# Assignment
Scan the data below. Pull out each line where "dụng" occurs.

** Opening Working data block **

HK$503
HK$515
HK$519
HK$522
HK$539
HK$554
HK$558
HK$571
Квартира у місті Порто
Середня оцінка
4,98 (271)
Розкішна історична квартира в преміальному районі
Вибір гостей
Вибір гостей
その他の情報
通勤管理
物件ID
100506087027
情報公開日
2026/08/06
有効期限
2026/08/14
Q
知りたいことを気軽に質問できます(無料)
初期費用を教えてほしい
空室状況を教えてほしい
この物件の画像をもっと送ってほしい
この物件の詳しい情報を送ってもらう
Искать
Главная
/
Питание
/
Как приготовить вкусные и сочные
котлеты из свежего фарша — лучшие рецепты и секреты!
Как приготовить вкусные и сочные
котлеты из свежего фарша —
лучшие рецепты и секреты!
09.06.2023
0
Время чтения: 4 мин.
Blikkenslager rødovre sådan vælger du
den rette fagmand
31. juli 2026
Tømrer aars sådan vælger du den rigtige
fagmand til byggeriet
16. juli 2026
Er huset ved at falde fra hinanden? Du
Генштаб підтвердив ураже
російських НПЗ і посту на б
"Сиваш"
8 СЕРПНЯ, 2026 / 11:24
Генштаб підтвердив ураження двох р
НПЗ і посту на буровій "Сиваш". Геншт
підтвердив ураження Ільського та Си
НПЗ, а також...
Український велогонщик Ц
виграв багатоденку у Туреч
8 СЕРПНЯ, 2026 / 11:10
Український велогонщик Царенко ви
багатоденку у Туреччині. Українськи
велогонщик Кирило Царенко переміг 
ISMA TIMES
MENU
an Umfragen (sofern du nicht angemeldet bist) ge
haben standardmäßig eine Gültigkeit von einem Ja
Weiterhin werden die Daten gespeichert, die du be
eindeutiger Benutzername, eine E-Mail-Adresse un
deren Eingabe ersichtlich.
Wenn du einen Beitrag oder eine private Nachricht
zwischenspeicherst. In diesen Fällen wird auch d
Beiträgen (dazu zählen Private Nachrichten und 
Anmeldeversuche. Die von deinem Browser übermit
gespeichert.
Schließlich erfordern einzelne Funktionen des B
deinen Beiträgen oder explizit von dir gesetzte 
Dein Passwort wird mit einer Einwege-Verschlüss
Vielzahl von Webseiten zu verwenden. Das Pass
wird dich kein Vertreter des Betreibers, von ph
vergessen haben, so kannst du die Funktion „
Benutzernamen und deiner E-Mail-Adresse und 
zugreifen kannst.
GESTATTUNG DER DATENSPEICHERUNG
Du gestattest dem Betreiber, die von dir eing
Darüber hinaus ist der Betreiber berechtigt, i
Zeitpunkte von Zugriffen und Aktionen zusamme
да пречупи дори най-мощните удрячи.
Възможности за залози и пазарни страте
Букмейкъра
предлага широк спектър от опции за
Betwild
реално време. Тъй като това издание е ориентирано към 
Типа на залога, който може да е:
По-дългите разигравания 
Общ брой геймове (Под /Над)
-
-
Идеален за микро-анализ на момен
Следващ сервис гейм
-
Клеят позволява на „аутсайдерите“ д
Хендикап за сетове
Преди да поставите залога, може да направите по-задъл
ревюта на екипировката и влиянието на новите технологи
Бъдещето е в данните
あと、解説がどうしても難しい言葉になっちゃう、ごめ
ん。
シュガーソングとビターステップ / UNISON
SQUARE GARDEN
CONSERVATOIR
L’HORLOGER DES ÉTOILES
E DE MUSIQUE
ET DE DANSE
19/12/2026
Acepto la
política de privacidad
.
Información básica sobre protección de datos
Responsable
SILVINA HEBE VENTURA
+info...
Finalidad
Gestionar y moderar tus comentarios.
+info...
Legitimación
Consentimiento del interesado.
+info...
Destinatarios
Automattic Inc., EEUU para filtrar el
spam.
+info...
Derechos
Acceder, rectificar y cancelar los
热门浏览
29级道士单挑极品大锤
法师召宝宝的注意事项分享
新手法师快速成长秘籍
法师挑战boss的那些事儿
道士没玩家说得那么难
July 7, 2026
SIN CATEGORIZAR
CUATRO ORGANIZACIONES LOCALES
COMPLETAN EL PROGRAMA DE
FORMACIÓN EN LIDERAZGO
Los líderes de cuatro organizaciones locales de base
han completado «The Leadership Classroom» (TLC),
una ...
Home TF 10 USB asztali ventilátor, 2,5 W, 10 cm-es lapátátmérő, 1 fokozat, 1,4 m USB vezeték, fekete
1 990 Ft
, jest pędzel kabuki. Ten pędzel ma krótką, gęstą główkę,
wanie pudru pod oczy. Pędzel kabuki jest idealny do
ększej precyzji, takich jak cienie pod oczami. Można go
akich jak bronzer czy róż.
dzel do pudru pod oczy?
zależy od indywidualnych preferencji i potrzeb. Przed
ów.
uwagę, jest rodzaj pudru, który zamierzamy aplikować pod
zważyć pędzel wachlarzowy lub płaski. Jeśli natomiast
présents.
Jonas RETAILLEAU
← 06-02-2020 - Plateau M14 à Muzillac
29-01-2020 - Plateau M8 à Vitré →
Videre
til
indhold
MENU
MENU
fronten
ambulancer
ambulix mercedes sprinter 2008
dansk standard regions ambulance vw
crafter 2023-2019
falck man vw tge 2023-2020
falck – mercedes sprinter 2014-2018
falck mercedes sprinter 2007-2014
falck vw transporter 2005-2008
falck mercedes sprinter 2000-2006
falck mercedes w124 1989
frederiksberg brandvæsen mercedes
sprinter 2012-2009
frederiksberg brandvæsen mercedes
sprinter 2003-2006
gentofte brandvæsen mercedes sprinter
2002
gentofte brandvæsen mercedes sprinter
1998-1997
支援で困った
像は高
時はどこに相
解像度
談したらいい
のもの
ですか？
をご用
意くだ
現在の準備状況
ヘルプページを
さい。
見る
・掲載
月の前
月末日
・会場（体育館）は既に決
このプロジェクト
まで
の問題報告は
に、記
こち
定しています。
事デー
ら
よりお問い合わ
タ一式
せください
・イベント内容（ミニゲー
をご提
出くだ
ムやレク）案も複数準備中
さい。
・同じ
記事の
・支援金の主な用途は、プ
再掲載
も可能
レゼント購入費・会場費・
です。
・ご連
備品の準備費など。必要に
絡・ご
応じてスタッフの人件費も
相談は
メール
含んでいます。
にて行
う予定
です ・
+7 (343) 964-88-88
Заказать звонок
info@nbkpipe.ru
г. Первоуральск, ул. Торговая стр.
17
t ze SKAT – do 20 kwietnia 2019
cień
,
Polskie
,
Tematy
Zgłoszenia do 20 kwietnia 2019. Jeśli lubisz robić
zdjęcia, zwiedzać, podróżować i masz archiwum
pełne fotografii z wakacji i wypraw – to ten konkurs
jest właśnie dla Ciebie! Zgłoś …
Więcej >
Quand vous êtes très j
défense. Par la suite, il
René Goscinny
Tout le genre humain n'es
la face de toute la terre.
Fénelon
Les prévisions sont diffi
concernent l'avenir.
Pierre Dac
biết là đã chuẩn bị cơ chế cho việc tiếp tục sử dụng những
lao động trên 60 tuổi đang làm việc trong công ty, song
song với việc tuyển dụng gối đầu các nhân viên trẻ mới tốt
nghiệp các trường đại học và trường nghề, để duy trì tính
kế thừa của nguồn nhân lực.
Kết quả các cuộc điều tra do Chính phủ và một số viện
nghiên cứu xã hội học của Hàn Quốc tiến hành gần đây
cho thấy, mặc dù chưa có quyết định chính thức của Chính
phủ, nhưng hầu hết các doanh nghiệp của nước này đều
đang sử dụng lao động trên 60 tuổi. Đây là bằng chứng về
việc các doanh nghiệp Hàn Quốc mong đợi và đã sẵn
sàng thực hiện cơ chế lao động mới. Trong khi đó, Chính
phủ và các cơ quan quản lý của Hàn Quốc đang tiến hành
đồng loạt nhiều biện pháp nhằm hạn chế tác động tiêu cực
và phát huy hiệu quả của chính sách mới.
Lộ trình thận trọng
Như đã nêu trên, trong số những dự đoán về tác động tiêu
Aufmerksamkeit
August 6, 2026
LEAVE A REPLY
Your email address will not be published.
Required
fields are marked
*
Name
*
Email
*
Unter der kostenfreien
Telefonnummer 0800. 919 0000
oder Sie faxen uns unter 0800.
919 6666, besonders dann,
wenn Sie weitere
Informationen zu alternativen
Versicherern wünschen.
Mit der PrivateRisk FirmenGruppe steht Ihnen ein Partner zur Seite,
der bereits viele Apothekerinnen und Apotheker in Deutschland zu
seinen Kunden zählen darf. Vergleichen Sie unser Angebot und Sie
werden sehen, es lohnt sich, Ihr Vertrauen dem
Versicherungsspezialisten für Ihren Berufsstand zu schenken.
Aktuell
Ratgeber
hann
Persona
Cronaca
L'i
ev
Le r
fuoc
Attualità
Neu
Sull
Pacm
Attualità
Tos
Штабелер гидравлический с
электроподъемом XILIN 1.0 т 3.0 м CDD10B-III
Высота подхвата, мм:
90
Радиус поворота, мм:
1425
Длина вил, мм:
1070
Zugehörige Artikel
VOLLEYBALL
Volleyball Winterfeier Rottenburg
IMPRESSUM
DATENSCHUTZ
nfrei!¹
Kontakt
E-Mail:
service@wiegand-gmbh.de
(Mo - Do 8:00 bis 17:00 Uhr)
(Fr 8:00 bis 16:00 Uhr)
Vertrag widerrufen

** Closing Working data block **

# Result for this exercise
biết là đã chuẩn bị cơ chế cho việc tiếp tục sử dụng những
song với việc tuyển dụng gối đầu các nhân viên trẻ mới tốt
đang sử dụng lao động trên 60 tuổi. Đây là bằng chứng về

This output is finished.